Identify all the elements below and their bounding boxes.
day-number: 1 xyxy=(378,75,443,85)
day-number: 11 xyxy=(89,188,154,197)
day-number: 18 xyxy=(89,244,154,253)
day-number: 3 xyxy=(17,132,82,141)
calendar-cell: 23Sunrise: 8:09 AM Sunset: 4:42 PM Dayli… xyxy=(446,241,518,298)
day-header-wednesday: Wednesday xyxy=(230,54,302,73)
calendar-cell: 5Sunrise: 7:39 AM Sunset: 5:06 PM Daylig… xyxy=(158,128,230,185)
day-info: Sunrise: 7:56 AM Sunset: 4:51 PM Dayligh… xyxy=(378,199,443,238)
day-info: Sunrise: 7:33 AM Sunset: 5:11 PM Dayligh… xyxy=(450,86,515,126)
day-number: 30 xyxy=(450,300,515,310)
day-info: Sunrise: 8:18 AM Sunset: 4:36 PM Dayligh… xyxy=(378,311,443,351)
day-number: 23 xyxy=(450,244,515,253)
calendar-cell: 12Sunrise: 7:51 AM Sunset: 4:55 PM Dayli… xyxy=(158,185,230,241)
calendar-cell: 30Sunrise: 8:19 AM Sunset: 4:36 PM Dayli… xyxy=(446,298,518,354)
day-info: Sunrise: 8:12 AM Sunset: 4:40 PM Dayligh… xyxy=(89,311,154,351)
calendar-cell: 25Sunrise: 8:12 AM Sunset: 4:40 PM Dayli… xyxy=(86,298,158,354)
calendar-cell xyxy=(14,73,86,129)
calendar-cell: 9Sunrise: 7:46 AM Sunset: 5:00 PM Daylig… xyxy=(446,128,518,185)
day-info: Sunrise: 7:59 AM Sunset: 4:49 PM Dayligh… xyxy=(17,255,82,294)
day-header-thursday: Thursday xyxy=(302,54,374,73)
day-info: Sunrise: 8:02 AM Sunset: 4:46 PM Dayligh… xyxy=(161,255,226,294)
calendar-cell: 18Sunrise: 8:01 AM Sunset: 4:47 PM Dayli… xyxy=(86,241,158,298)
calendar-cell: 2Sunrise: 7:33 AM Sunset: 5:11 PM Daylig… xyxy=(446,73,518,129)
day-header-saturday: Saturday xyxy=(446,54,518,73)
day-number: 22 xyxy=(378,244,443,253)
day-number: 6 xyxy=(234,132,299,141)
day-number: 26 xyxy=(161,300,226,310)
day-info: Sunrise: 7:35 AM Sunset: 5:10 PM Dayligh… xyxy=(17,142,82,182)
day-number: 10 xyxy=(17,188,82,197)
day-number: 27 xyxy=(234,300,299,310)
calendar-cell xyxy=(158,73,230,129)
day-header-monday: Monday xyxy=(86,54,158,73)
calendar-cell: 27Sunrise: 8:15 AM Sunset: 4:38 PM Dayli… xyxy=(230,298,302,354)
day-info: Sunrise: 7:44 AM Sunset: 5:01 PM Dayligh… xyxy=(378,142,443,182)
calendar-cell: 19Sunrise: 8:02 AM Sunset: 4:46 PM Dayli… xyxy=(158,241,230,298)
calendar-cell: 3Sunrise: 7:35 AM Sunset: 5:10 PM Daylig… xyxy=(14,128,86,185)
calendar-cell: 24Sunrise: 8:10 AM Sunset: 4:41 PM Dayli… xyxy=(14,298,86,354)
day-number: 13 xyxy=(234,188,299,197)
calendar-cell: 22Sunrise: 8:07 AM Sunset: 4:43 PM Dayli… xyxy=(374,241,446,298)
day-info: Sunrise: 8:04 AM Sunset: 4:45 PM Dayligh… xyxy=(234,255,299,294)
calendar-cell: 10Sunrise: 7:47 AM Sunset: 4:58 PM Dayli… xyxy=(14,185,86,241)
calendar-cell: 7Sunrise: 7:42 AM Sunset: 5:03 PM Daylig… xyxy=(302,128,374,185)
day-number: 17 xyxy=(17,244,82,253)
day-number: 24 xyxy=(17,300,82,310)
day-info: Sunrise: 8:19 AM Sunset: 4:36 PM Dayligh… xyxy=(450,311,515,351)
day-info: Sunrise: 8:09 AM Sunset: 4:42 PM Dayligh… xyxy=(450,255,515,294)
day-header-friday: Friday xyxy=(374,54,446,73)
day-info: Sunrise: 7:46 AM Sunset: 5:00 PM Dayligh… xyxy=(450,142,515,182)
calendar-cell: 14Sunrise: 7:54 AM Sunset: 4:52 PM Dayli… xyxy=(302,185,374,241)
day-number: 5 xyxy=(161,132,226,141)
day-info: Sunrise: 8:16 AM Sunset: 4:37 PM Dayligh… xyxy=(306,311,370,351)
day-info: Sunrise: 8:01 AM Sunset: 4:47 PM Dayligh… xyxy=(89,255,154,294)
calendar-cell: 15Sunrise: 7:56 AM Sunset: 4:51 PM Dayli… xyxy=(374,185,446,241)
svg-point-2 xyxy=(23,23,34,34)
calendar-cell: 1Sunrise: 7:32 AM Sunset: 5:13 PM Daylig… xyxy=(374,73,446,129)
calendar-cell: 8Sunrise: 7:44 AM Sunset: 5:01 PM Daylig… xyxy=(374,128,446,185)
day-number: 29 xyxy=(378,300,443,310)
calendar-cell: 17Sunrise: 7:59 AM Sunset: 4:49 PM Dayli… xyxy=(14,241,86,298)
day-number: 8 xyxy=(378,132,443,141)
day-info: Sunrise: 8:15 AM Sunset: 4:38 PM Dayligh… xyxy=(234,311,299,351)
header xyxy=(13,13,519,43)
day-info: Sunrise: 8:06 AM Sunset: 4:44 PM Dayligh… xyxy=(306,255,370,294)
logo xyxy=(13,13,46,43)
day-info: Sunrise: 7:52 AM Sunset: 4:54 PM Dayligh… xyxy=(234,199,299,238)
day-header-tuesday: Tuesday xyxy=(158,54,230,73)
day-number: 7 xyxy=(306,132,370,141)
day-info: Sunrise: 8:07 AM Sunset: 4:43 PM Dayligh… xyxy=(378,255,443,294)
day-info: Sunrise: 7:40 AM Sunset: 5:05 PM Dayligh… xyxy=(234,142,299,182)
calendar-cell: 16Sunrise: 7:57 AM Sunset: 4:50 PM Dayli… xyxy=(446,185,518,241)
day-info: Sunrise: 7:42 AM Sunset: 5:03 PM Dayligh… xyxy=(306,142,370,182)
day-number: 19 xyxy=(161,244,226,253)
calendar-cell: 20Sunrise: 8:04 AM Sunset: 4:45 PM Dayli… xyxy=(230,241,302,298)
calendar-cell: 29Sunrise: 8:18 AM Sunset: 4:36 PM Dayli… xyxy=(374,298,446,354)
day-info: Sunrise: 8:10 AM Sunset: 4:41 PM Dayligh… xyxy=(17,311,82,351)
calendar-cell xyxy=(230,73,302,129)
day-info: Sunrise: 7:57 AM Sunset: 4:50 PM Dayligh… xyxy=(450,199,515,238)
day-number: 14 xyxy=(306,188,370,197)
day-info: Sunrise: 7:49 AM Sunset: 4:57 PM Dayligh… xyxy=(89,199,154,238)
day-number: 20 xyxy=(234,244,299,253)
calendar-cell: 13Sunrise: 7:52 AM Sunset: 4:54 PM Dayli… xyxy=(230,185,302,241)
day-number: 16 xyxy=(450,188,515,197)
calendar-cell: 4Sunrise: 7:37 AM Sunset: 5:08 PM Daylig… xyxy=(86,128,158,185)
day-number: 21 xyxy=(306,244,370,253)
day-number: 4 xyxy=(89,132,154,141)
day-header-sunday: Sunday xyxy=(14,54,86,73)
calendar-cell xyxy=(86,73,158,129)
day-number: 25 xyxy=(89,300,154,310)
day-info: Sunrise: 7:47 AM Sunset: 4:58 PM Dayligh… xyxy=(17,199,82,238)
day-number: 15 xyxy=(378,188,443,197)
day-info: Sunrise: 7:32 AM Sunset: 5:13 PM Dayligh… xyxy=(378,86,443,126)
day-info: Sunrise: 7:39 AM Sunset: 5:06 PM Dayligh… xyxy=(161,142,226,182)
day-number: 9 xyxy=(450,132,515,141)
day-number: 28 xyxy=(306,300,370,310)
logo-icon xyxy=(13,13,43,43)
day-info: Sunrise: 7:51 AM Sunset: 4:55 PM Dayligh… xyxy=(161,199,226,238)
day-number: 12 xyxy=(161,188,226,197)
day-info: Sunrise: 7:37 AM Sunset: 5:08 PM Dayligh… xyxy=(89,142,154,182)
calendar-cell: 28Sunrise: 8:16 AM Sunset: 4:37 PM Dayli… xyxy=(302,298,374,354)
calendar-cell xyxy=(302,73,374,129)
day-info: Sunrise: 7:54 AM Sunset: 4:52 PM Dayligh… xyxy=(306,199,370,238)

WHAT YOU HAVE TO DO:
List the lines of the entries that include "logo".

RESPONSE TO THIS EXERCISE:
logo xyxy=(13,13,46,43)
logo-icon xyxy=(13,13,43,43)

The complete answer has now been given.